▶ _TASK DESCRIPTION_
The answer must consist of every line in the data that contains "previous".

[Records contained in a dataset]
▼▼▼

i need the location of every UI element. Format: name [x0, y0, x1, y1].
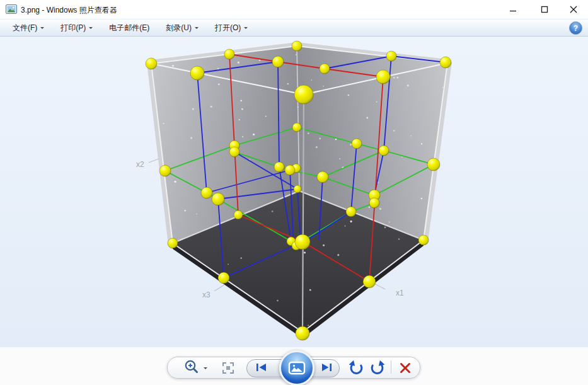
- fit-to-window-icon: [221, 361, 235, 375]
- sphere: [292, 41, 302, 51]
- sphere: [292, 123, 301, 132]
- photo-image: x1x2x3: [0, 37, 588, 347]
- sphere: [317, 171, 328, 183]
- menu-item-label: 文件(F): [13, 23, 37, 33]
- sphere: [346, 207, 356, 217]
- photo-display-area: x1x2x3: [0, 37, 588, 347]
- toolbar-divider: [391, 360, 391, 374]
- menu-item-label: 打印(P): [61, 23, 86, 33]
- menu-item-email[interactable]: 电子邮件(E): [105, 21, 153, 35]
- sphere: [294, 185, 301, 193]
- delete-button[interactable]: [397, 360, 413, 376]
- next-button[interactable]: [318, 361, 335, 374]
- zoom-dropdown-caret[interactable]: [202, 364, 209, 372]
- sphere: [296, 326, 309, 340]
- sphere: [418, 235, 429, 245]
- sphere: [363, 275, 376, 288]
- dropdown-caret-icon: [204, 367, 207, 371]
- sphere: [224, 49, 234, 59]
- maximize-icon: [541, 6, 548, 13]
- sphere: [294, 85, 313, 104]
- sphere: [386, 51, 396, 61]
- sphere: [201, 187, 212, 198]
- sphere: [379, 146, 389, 156]
- sphere: [352, 139, 362, 149]
- actual-size-button[interactable]: [221, 360, 236, 376]
- sphere: [320, 64, 330, 74]
- previous-button[interactable]: [253, 361, 270, 374]
- photo-viewer-window: 3.png - Windows 照片查看器 文件(F) 打印(P) 电子邮件(E…: [0, 0, 588, 385]
- menu-item-print[interactable]: 打印(P): [57, 21, 96, 35]
- sphere: [285, 165, 295, 175]
- menu-item-label: 电子邮件(E): [109, 23, 149, 33]
- sphere: [229, 147, 239, 157]
- sphere: [146, 58, 157, 69]
- menu-item-file[interactable]: 文件(F): [9, 21, 48, 35]
- slideshow-icon: [288, 361, 306, 375]
- help-button[interactable]: ?: [569, 21, 582, 35]
- minimize-button[interactable]: [502, 3, 524, 16]
- sphere: [190, 66, 204, 80]
- axis-label-x3: x3: [202, 290, 210, 299]
- sphere: [427, 158, 440, 171]
- zoom-button[interactable]: [182, 359, 201, 376]
- title-bar: 3.png - Windows 照片查看器: [0, 0, 588, 19]
- sphere: [159, 165, 171, 176]
- axis-label-x2: x2: [136, 160, 144, 169]
- menu-item-open[interactable]: 打开(O): [211, 21, 251, 35]
- axis-label-x1: x1: [396, 289, 404, 297]
- next-icon: [319, 362, 334, 373]
- rotate-counterclockwise-icon: [348, 360, 364, 376]
- app-icon: [6, 4, 17, 14]
- close-icon: [570, 6, 577, 13]
- previous-icon: [254, 362, 269, 373]
- dropdown-caret-icon: [40, 27, 44, 31]
- sphere: [274, 162, 284, 172]
- magnifier-plus-icon: [183, 359, 200, 376]
- dropdown-caret-icon: [244, 27, 248, 31]
- sphere: [234, 210, 243, 219]
- minimize-icon: [509, 6, 517, 13]
- help-icon: ?: [574, 24, 578, 33]
- menu-item-label: 打开(O): [215, 23, 241, 33]
- menu-bar: 文件(F) 打印(P) 电子邮件(E) 刻录(U) 打开(O) ?: [0, 19, 588, 37]
- menu-item-label: 刻录(U): [166, 23, 192, 33]
- sphere: [168, 238, 178, 248]
- sphere: [218, 272, 229, 284]
- menu-item-burn[interactable]: 刻录(U): [162, 21, 202, 35]
- sphere: [212, 193, 224, 205]
- close-button[interactable]: [563, 3, 584, 16]
- window-title: 3.png - Windows 照片查看器: [21, 5, 117, 16]
- rotate-ccw-button[interactable]: [347, 359, 365, 377]
- rotate-clockwise-icon: [369, 360, 386, 376]
- slideshow-button[interactable]: [279, 350, 314, 385]
- sphere: [376, 70, 390, 84]
- dropdown-caret-icon: [89, 27, 93, 31]
- delete-x-icon: [398, 361, 412, 375]
- sphere: [369, 198, 379, 208]
- sphere: [440, 57, 451, 68]
- maximize-button[interactable]: [534, 3, 555, 16]
- dropdown-caret-icon: [195, 27, 199, 31]
- sphere: [295, 234, 310, 250]
- rotate-cw-button[interactable]: [369, 359, 386, 377]
- sphere: [272, 56, 284, 67]
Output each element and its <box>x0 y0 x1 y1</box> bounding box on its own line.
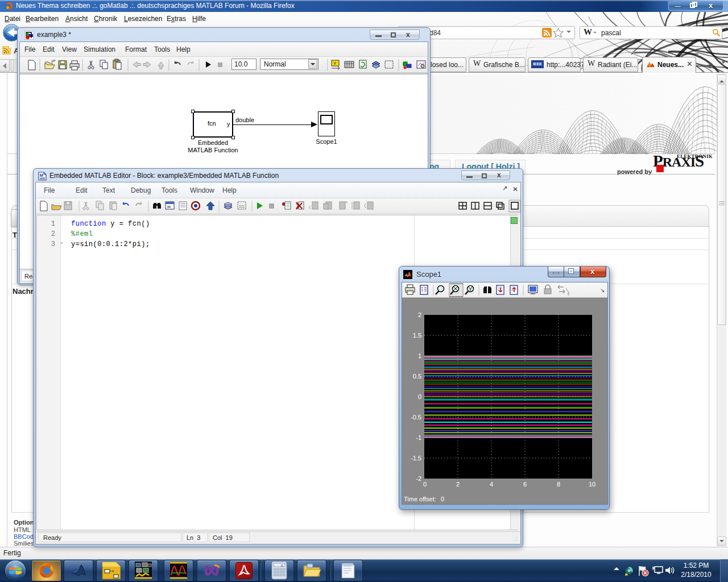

▲▲▲

▶ _OUTPUT_
- previous-button[interactable]: [253, 361, 270, 374]
- previous-icon: [254, 362, 269, 373]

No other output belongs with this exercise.